Bill Bernhardt Never Reveals He’s a Guide When He Hires One

Bill Bernardt, a local fishing guide in Pittsburg New Hampshire.
Bill Bernardt, a local fishing guide in Pittsburg New Hampshire.

Our tour of New England’s tippy top continued as we said goodbye to Pittsburg and made our way down blue highways out of the Granite state and up into Vermont’s lakeside town, Newport, on Mephremagog. Before we left we Bill Bernhardt, a fishing guide with Lopstick Outfitters, who makes his living taking visitors out fishing in his favorite trout streams and on the First Connecticut and other nearby lakes.
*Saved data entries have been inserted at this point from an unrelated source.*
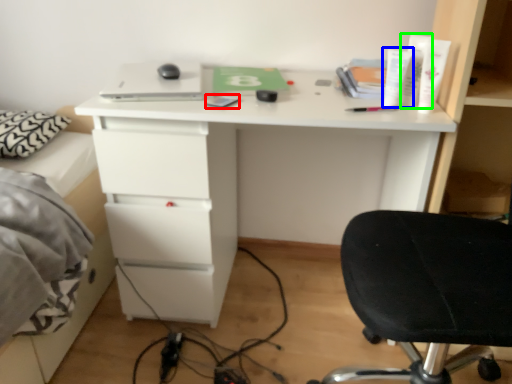 Question: Which object is the farthest from notepad (highlighted by a red box)? Choose among these: toiletry (highlighted by a blue box) or toiletry (highlighted by a green box).

Choices:
 (A) toiletry
 (B) toiletry

Answer: (B) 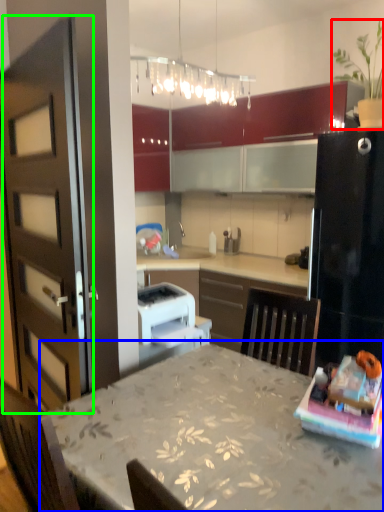 Question: Which object is positioned farthest from houseplant (highlighted by a red box)? Select from table (highlighted by a blue box) and door (highlighted by a green box).

Choices:
 (A) table
 (B) door

Answer: (A) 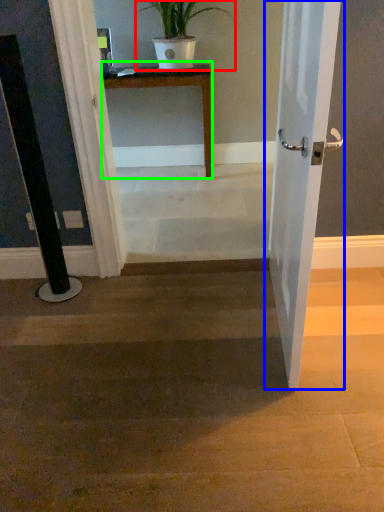 Question: Considering the real-world distances, which object is farthest from houseplant (highlighted by a red box)? door (highlighted by a blue box) or table (highlighted by a green box)?

Choices:
 (A) door
 (B) table

Answer: (A) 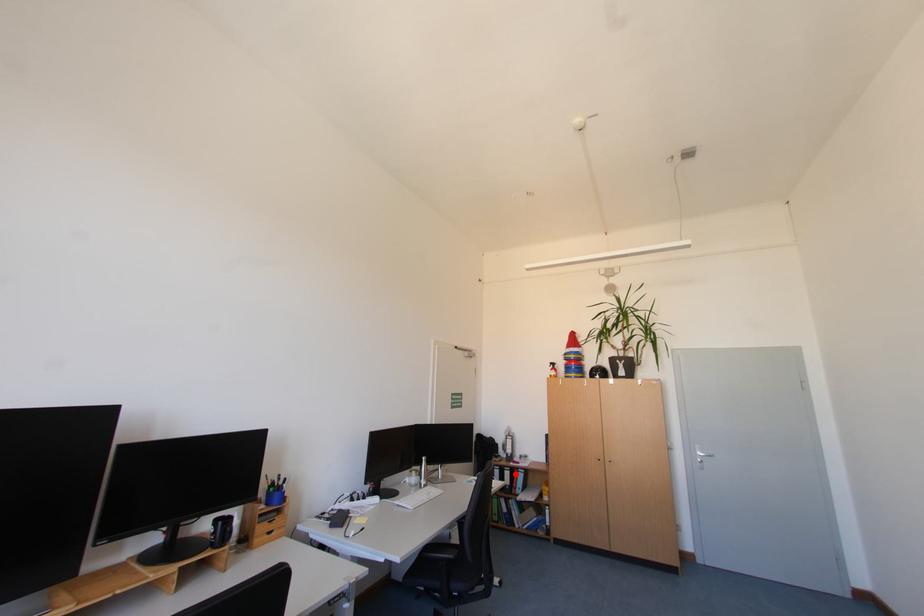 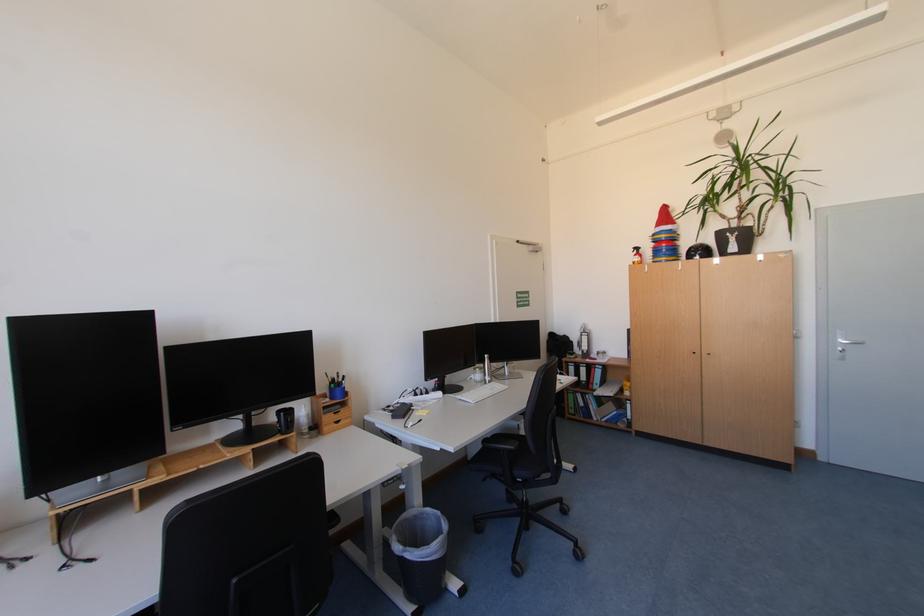 Question: I am providing you with two images of the same scene from different viewpoints. Given a red point in image1, look at the same physical point in image2. Is it:

Choices:
 (A) Closer to the viewpoint
 (B) Farther from the viewpoint

Answer: (A) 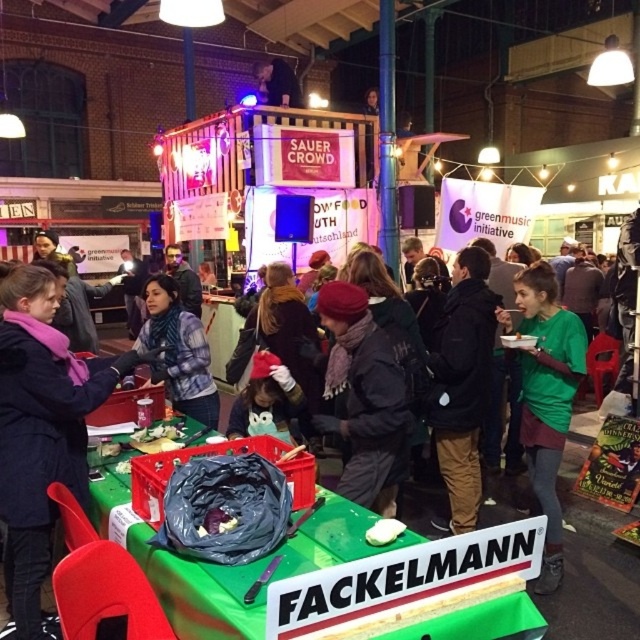 Does plaid fabric jacket at center appear on the right side of smooth purple potato at center?

Incorrect, plaid fabric jacket at center is not on the right side of smooth purple potato at center.

Does plaid fabric jacket at center have a larger size compared to smooth purple potato at center?

Correct, plaid fabric jacket at center is larger in size than smooth purple potato at center.

At what (x,y) coordinates should I click in order to perform the action: click on plaid fabric jacket at center. Please return your answer as a coordinate pair (x, y). This screenshot has height=640, width=640. Looking at the image, I should click on (177, 352).

The image size is (640, 640). Identify the location of plaid fabric jacket at center. (177, 352).

Who is more distant from viewer, (365, 388) or (234, 524)?

The point (365, 388) is more distant.

Does point (387, 353) come farther from viewer compared to point (220, 513)?

Yes, it is behind point (220, 513).

Does point (333, 372) come closer to viewer compared to point (212, 525)?

No, it is behind (212, 525).

In order to click on dark gray knit hat at center in this screenshot , I will do `click(364, 397)`.

Can you confirm if plaid fabric jacket at center is smaller than white matte cheese at center?

No.

Which is behind, point (205, 413) or point (380, 529)?

The point (205, 413) is more distant.

Which is behind, point (173, 356) or point (394, 522)?

The point (173, 356) is more distant.

This screenshot has width=640, height=640. Find the location of `plaid fabric jacket at center`. plaid fabric jacket at center is located at coordinates (177, 352). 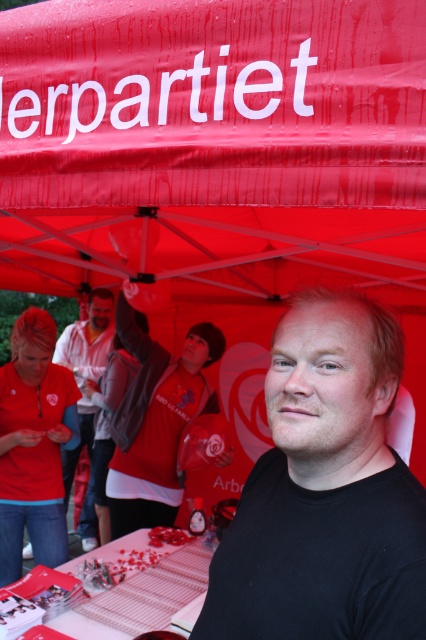 Question: Can you confirm if matte plastic table at center is wider than matte white shirt at center?

Choices:
 (A) yes
 (B) no

Answer: (B)

Question: Considering the real-world distances, which object is closest to the matte white shirt at center?

Choices:
 (A) black matte shirt at center
 (B) matte plastic table at center

Answer: (B)

Question: Is matte plastic table at center behind matte white shirt at center?

Choices:
 (A) yes
 (B) no

Answer: (B)

Question: Which point is farther to the camera?

Choices:
 (A) (138, 580)
 (B) (104, 298)
 (C) (385, 323)

Answer: (B)

Question: Is black matte shirt at center wider than matte plastic table at center?

Choices:
 (A) no
 (B) yes

Answer: (A)

Question: Which object is positioned closest to the black matte shirt at center?

Choices:
 (A) matte white shirt at center
 (B) matte plastic table at center

Answer: (B) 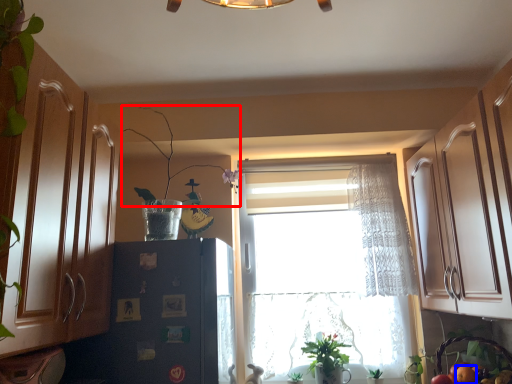 Question: Among these objects, which one is nearest to the camera, plant (highlighted by a red box) or fruit (highlighted by a blue box)?

Choices:
 (A) plant
 (B) fruit

Answer: (A) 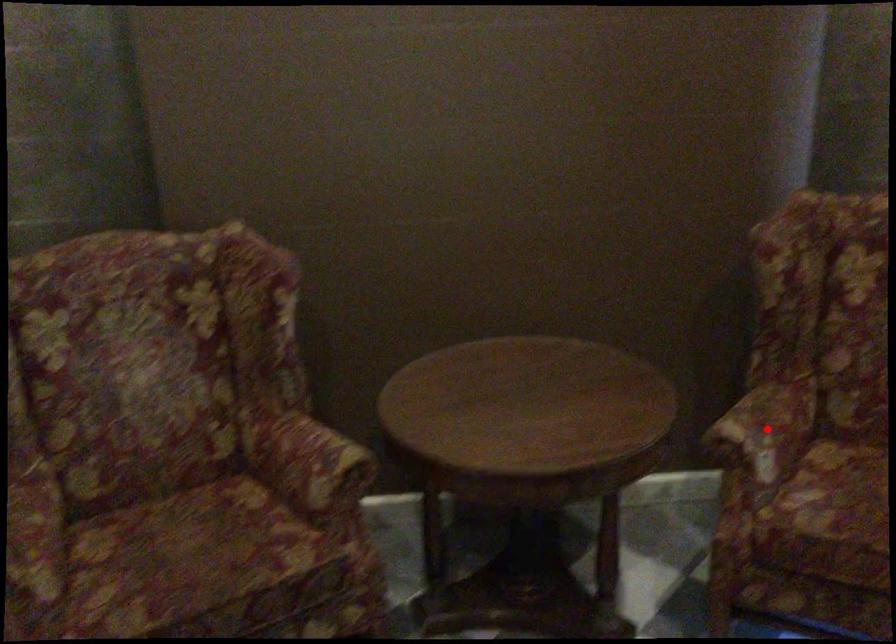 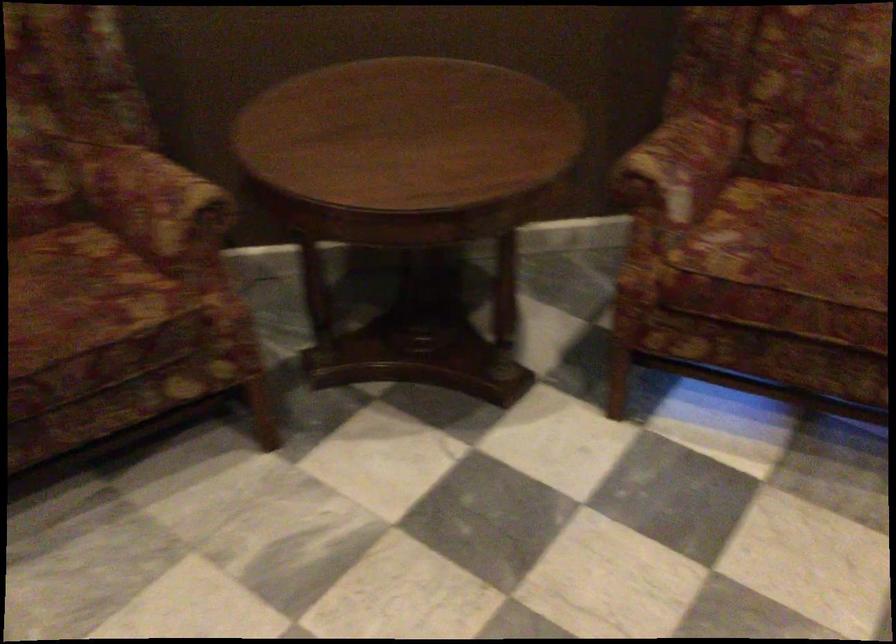 The point at the highlighted location is marked in the first image. Where is the corresponding point in the second image?

(679, 164) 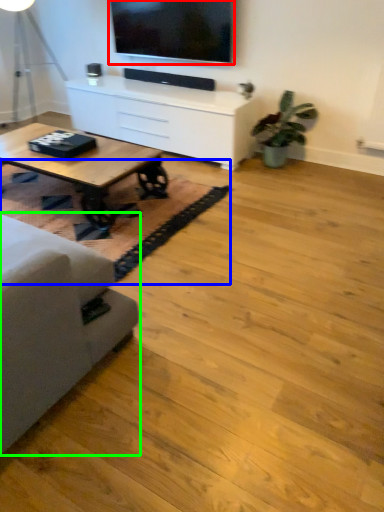 Question: Which object is the closest to the television (highlighted by a red box)? Choose among these: mat (highlighted by a blue box) or studio couch (highlighted by a green box).

Choices:
 (A) mat
 (B) studio couch

Answer: (A) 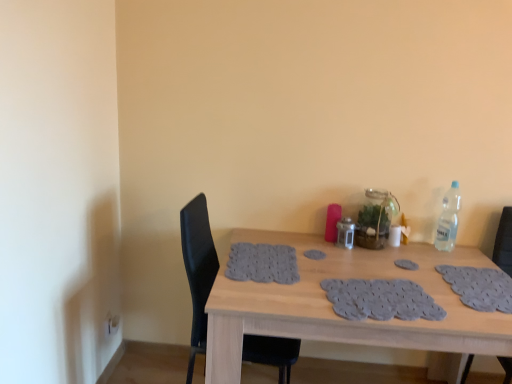 I want to click on vacant space in front of gray fabric placemat at center, placed as the first footprint when sorted from bottom to top, so click(x=424, y=282). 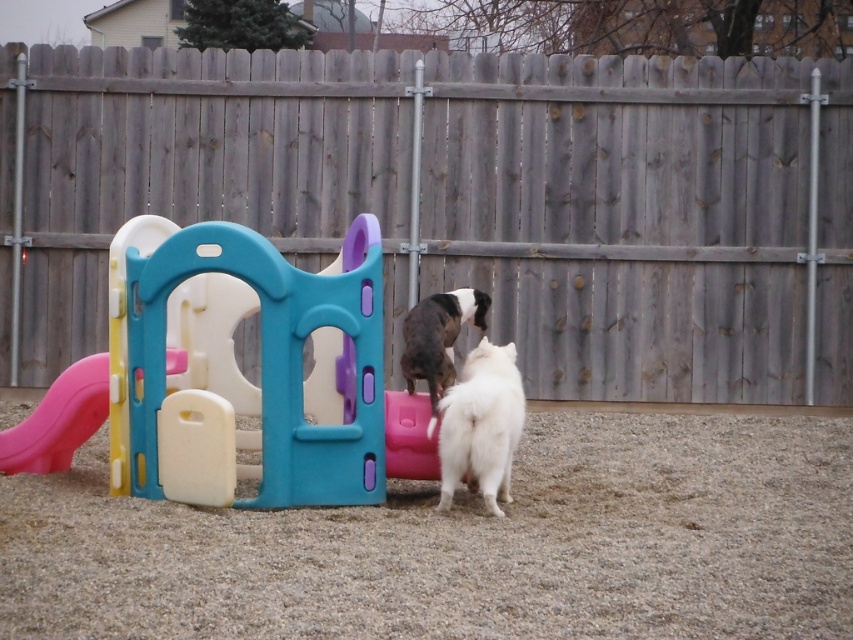 Question: Which of the following is the farthest from the observer?

Choices:
 (A) (793, 262)
 (B) (314, 477)
 (C) (460, 397)
 (D) (439, 362)

Answer: (A)

Question: Is white fluffy dog at center closer to the viewer compared to black and white fur at center?

Choices:
 (A) yes
 (B) no

Answer: (A)

Question: Which of the following is the farthest from the observer?

Choices:
 (A) (196, 342)
 (B) (24, 128)
 (C) (422, 326)
 (D) (477, 352)

Answer: (B)

Question: Can you confirm if white fluffy dog at center is smaller than black and white fur at center?

Choices:
 (A) no
 (B) yes

Answer: (A)

Question: In this image, where is wooden fence at center located relative to white fluffy dog at center?

Choices:
 (A) left
 (B) right

Answer: (A)

Question: Based on their relative distances, which object is nearer to the plastic playhouse at center?

Choices:
 (A) black and white fur at center
 (B) pink plastic slide at lower left

Answer: (B) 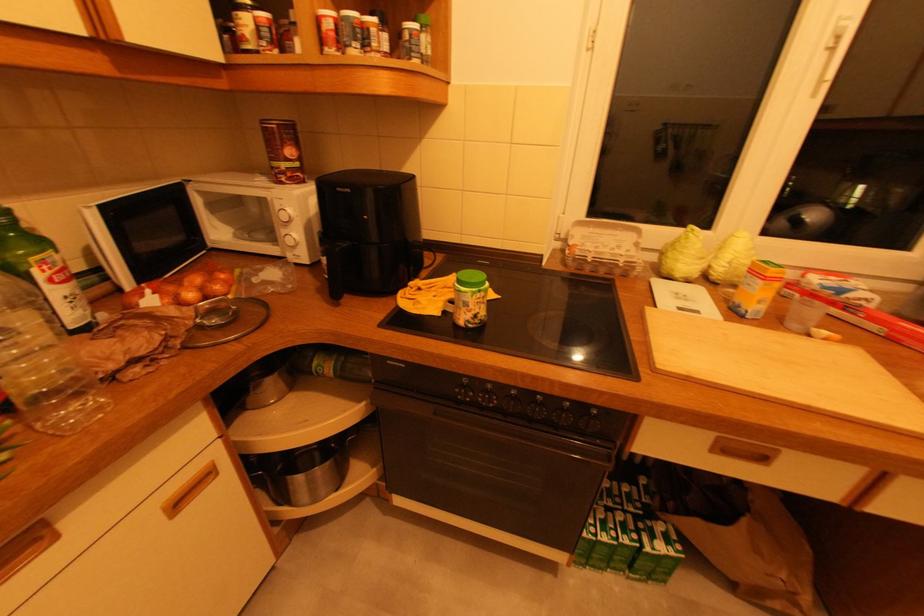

Movie star handsome with bronzed arms and a serious mien, Bill relaxed as we chatted about his eleven years as a fishing guide and his experiences casting into trout streams in Patagonia, Montana and Wyoming. He always hires an guide when he goes on vacaction, and he said he doesn’t even tell his local guides that he himself is a guide. He let’s the local guide show him the way, ‘because nobody knows their local streams like that local guide does.’

I was impressed by his humbleness–who but a very confident man could resist spilling that he guides for a living too?

Bill helps Jack cross the swift flowing Connecticut River.
Bill helps Jack cross the swift flowing Connecticut River.

We made our way wearing waders and carrying well-crafted Orvis rods down to the narrow roiling waters of the Connecticut. The Connecticut!  We crossed the clear flowing stream by foot–never thinking in all of the years we have lived beside this giant body of water that somewhere we could do that.  Bill affixed tiny nymph flies onto our 8 1/2 foot long rods, and we casted out into the water, letting the bobber float and the flies work their magic six feet down the thin leader.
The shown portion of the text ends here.